*** Opening Data extracts ***
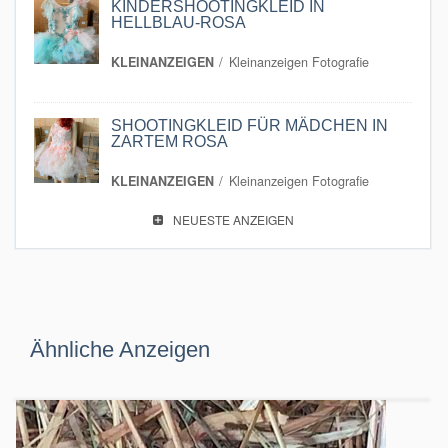
KINDERSHOOTINGKLEID IN
HELLBLAU-ROSA
KLEINANZEIGEN
Kleinanzeigen Fotografie
SHOOTINGKLEID FÜR MÄDCHEN IN
ZARTEM ROSA
KLEINANZEIGEN
Kleinanzeigen Fotografie
NEUESTE ANZEIGEN
Ähnliche Anzeigen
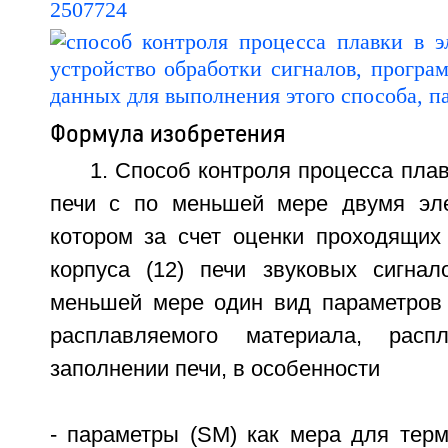
Формула изобретения
1. Способ контроля процесса плав
печи с по меньшей мере двумя эле
котором за счет оценки проходящих 
корпуса (12) печи звуковых сигна
меньшей мере один вид параметров
расплавляемого материала, ра
заполнении печи, в особенности
- параметры (SM) как мера для терм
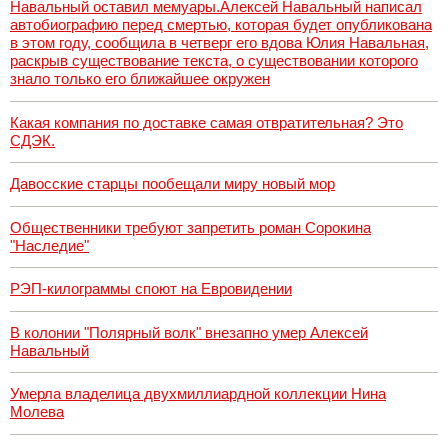
Навальный оставил мемуары.Алексей Навальный написал
автобиографию перед смертью, которая будет опубликована
в этом году, сообщила в четверг его вдова Юлия Навальная,
раскрыв существование текста, о существовании которого
знало только его ближайшее окружен
Какая компания по доставке самая отвратительная? Это
СДЭК.
Давосские старцы пообещали миру новый мор
Общественники требуют запретить роман Сорокина
"Наследие"
РЭП-килограммы споют на Евровидении
В колонии "Полярный волк" внезапно умер Алексей
Навальный
Умерла владелица двухмиллиардной коллекции Нина
Молева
*** Closing Data extracts ***
• Requirement
Your answer should be a single number: how many lines of the material contain "мере".

• Result
2